Mãe e padrasto de criança morta após ser agredida por fazer xixi na cama vão a júri popular em Poços de Caldas

O casal suspeito da morte da menina Ana Lívia Lopes da Silva vai a júri popular nesta quinta-feira (4) em Poços de Caldas (MG). A menina de 3 anos morreu após ser agredida por ter feito xixi na cama.

O júri teve início no período da manhã e não tem previsão para término. Ele está sendo realizado no centro de eventos do Cenacon, por causa da pandemia.

Segundo a promotora Luz Maria Romanelli de Castro, o casal é acusado de homicídio quadruplamente qualificado, são elas: tortura e meio cruel, recurso que dificultou a defesa da vítima, feminicídio e motivo fútil.

“O réu está sendo acusado pela ação, ele que efetivamente agrediu a criança. A mãe por omissão, porque ela tem o dever legar de cuidar e poderia ter socorrido a criança ou tentado impedir a agressão, que causou a morte. Eles não prestaram nenhum socorro para a criança”, afirmou a promotora.

Os réus estão sendo representados pela Defensoria Pública e por advogados contratados. O defensor público responde em nome do padrasto e um grupo de advogados é responsável pela defesa da mãe da criança.
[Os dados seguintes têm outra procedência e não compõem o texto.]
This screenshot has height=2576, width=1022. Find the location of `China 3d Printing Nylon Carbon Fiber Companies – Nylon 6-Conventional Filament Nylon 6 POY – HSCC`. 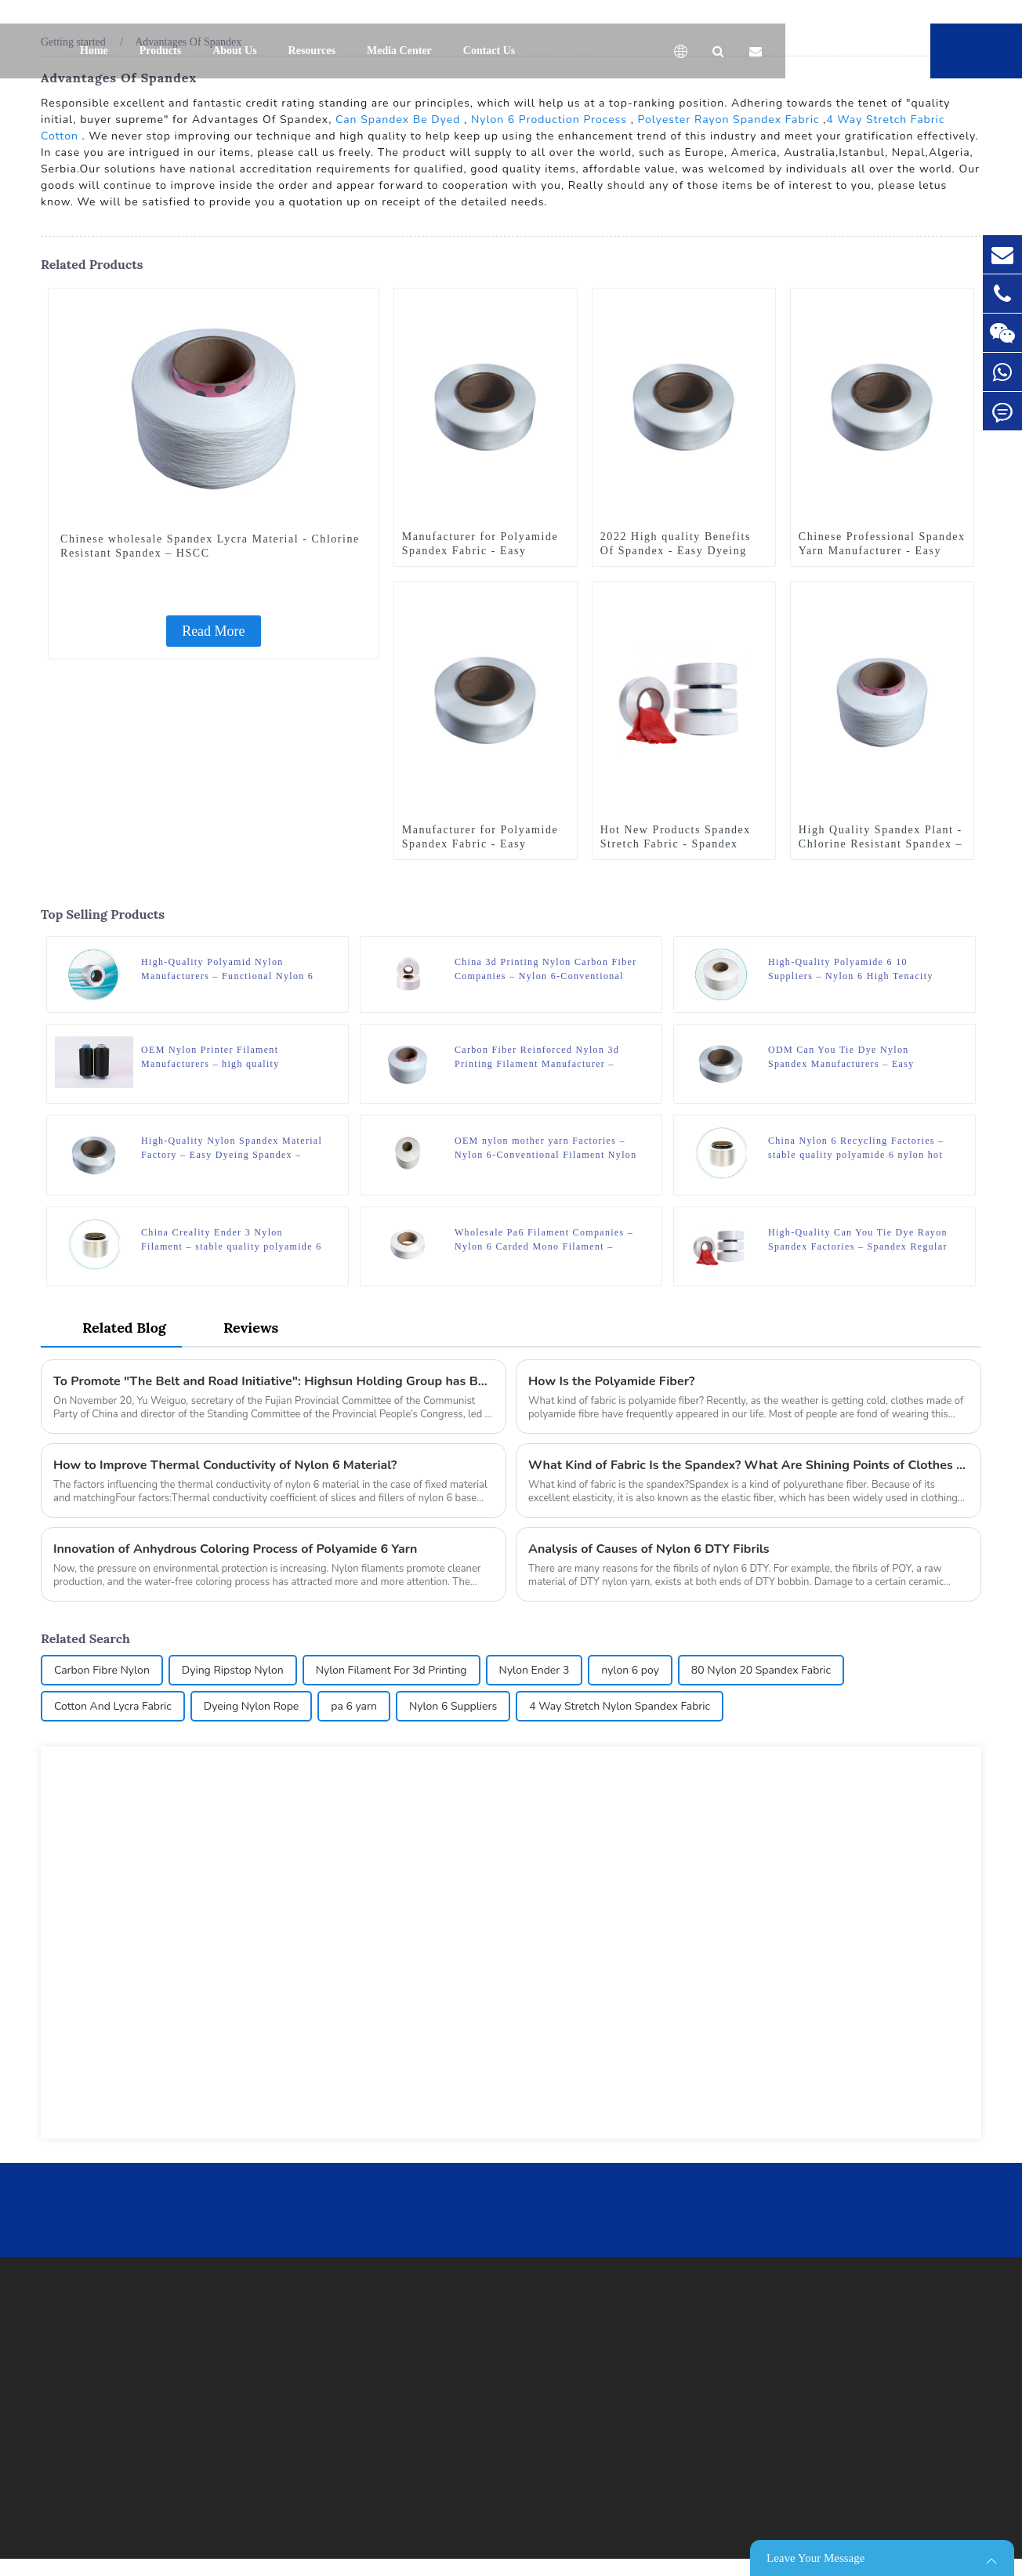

Criança de 3 anos morre após ser agredida por padrasto em Poços de Caldas — Foto: Reprodução Facebook
Foto: Reprodução

“A Defensoria Pública tem o papel de garantidora de direitos. Em momento algum ela vem exercer uma defesa da impunidade. A defesa vai ser feita com base naquilo que constam nos autos e vamos buscar os direitos que todos os cidadãos tem, um julgamento justo”, explicou o defensor, Adhemar Della Torre Netto.

“É um crime de grande comoção, um crime bárbaro, mas os advogados estão aqui para defender o direito. Em nenhum momento a gente está aqui compactuando, concordando ou vindo buscar inocência e pregando a impunidade”, afirmou a advogada da ré, Karla Felisberto dos Reis.

O caso

A morte aconteceu no dia 15 de junho de 2018, na Santa Casa de Poços de Caldas. O padrasto da menina tem 27 anos e teria confessado as agressões. Segundo a polícia, a mãe, de 19 anos, também foi levada à delegacia acusada de omissão.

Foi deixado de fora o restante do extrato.